Four Princeton students selected as Goldwater Scholars
Four Princeton students have been named Goldwater Scholars by the Barry M. Goldwater Scholarship and Excellence in Education Foundation.
Established in honor of Sen. Barry M. Goldwater, the federally endowed foundation annually awards scholarships to outstanding students interested in careers in mathematics, the natural sciences or engineering. In these fields, the Goldwater Scholarship is the foremost undergraduate award of its kind.
Princeton's 2005 scholars are: Allison Bishop, formerly of Lansing, N.Y., and now a resident of Omaha, Neb., who is majoring in mathematics; Neir Eshel of Bethesda, Md., who plans to major in molecular biology; David Konieczkowski of Cleveland, Ohio, who is majoring in molecular biology; and Alexandra Ovetsky of Philadelphia, Pa., who is majoring in mathematics. All of the scholars are juniors except for Eshel, who is a sophomore.
Bishop plans to earn a Ph.D. in mathematics and become a professor. Last summer, she was part of a Research Experience for Undergraduates Program at the University of Nebraska-Lincoln, where she conducted research in evolutionary game theory. She gave a lecture on her results as a plenary speaker at the Nebraska Regional Workshop for Mathematical Sciences. Bishop is a regular participant in the Summer Program for Women in Mathematics at the Institute for Advanced Study in Princeton.
Eshel conducts neuroscience research in Princeton's Center for the Study of Brain, Mind and Behavior. For the past four summers, he interned at the National Institute of Mental Health, conducting brain-imaging research on how adolescents and adults make decisions. He is the co-author of two published papers based on this research. This summer, he plans to work for the World Health Organization in Geneva, researching early child-care interventions and their effect on neurophysiological development. His tentative post-college plans are to get an M.D. or M.D./Ph.D. and to continue conducting research as well as to practice medicine and write.
Konieczkowski has spent three summers at Case Western Reserve University researching the cellular causes of renal failure. His work was supported by an American Heart Association research fellowship in 2003, and he has co-written an article for the Journal of Biological Chemistry based on his work. Last summer, he conducted research at Princeton under a Howard Hughes Research Fellowship on renal cyst formation and also has prepared an article for publication on that topic. He intends to continue that research at Princeton this summer. After graduating from a joint M.D./Ph.D. program, he plans to become a principal investigator at a research university or medical school, focusing on the cellular biology of disease states.
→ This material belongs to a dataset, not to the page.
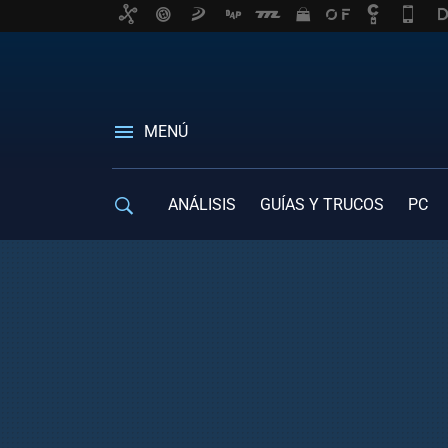
MENÚ
ANÁLISIS
GUÍAS Y TRUCOS
PC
Ovetsky began conducting mathematics research at the University of Pennsylvania while still in high school. She has co-written an article that was published in a mathematics journal based on her work there. During summer breaks in her education at Princeton, she has participated in research opportunities at Rutgers University and at the University of Minnesota-Duluth. This summer she will work on math research problems at the National Security Agency in Fort Meade , Md. Ovetsky plans to earn a Ph.D. in mathematics and become a professor.
The 320 Goldwater Scholars were selected on the basis of academic merit from a field of 1,091 mathematics, science and engineering students who were nominated by the faculties of their respective colleges and universities. The one- and two-year scholarships cover the cost of tuition, fees, books and room and board up to a maximum of $7,500 per year.